*About this task*
I need the entries printed again word for word, without the images.

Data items
####

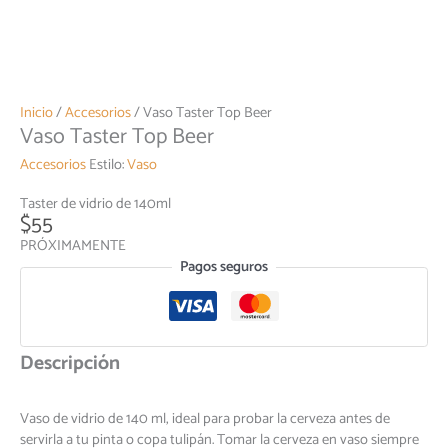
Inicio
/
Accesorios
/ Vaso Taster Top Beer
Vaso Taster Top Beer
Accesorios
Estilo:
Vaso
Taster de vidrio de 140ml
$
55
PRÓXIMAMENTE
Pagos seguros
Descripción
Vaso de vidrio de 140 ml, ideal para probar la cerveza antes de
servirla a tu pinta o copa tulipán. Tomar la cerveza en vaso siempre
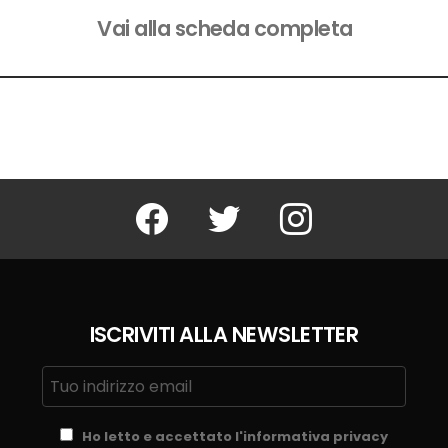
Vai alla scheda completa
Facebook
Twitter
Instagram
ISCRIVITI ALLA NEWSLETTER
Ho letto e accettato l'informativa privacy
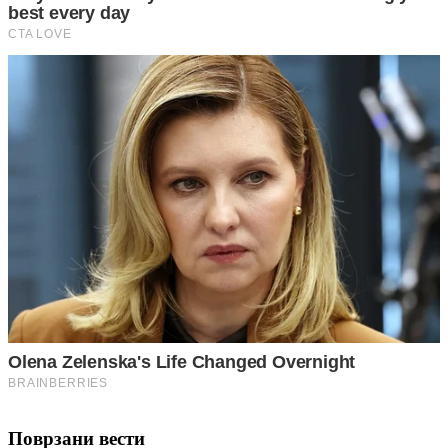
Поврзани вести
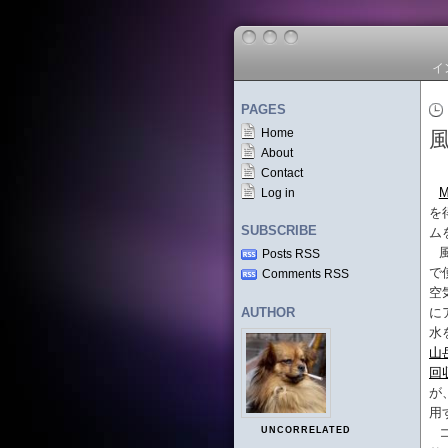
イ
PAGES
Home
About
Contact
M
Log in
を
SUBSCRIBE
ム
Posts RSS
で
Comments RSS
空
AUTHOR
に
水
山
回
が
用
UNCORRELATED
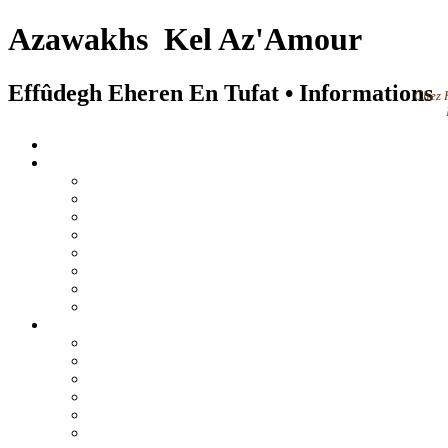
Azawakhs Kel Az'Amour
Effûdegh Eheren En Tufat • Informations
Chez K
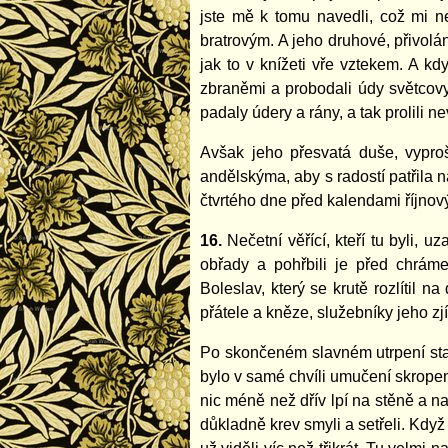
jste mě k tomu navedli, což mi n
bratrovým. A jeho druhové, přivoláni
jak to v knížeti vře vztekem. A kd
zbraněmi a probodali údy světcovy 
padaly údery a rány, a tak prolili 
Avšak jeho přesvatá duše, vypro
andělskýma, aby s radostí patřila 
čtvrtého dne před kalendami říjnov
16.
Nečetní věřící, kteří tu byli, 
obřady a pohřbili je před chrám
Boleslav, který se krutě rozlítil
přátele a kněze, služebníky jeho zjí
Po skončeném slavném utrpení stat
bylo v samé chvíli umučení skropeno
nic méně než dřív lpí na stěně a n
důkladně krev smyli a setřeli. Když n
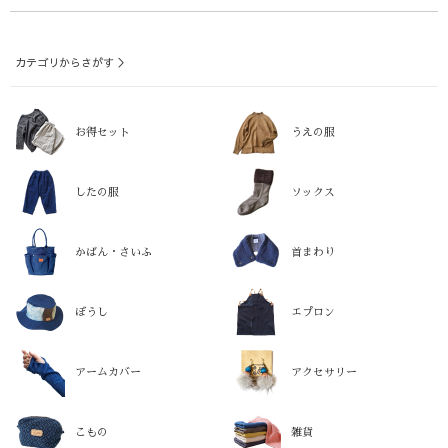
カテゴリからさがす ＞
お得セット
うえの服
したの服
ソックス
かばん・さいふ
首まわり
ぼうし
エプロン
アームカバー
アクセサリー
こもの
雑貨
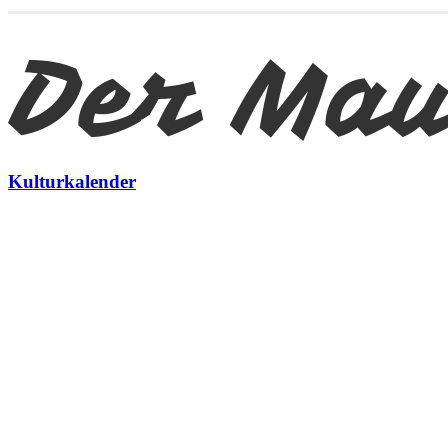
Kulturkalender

####

*Output below*
Inicio
/
Accesorios
/ Vaso Taster Top Beer
Vaso Taster Top Beer
Accesorios
Estilo:
Vaso
Taster de vidrio de 140ml
$
55
PRÓXIMAMENTE
Pagos seguros
Descripción
Vaso de vidrio de 140 ml, ideal para probar la cerveza antes de
servirla a tu pinta o copa tulipán. Tomar la cerveza en vaso siempre
Vai alla scheda completa
Facebook
Twitter
Instagram
ISCRIVITI ALLA NEWSLETTER
Ho letto e accettato l'informativa privacy
Поврзани вести
イ
PAGES
Home
About
Contact
M
Log in
を
SUBSCRIBE
ム
Posts RSS
で
Comments RSS
空
AUTHOR
に
水
山
回
が
用
UNCORRELATED
Azawakhs Kel Az'Amour
Effûdegh Eheren En Tufat • Informations
Chez K
jste mě k tomu navedli, což mi n
bratrovým. A jeho druhové, přivoláni
jak to v knížeti vře vztekem. A kd
zbraněmi a probodali údy světcovy 
padaly údery a rány, a tak prolili 
Avšak jeho přesvatá duše, vypro
andělskýma, aby s radostí patřila 
čtvrtého dne před kalendami říjnov
16.
Nečetní věřící, kteří tu byli, 
obřady a pohřbili je před chrám
Boleslav, který se krutě rozlítil
přátele a kněze, služebníky jeho zjí
Po skončeném slavném utrpení stat
bylo v samé chvíli umučení skropeno
nic méně než dřív lpí na stěně a n
důkladně krev smyli a setřeli. Když n
カテゴリからさがす ＞
お得セット
うえの服
したの服
ソックス
かばん・さいふ
首まわり
ぼうし
エプロン
アームカバー
アクセサリー
こもの
雑貨
Kulturkalender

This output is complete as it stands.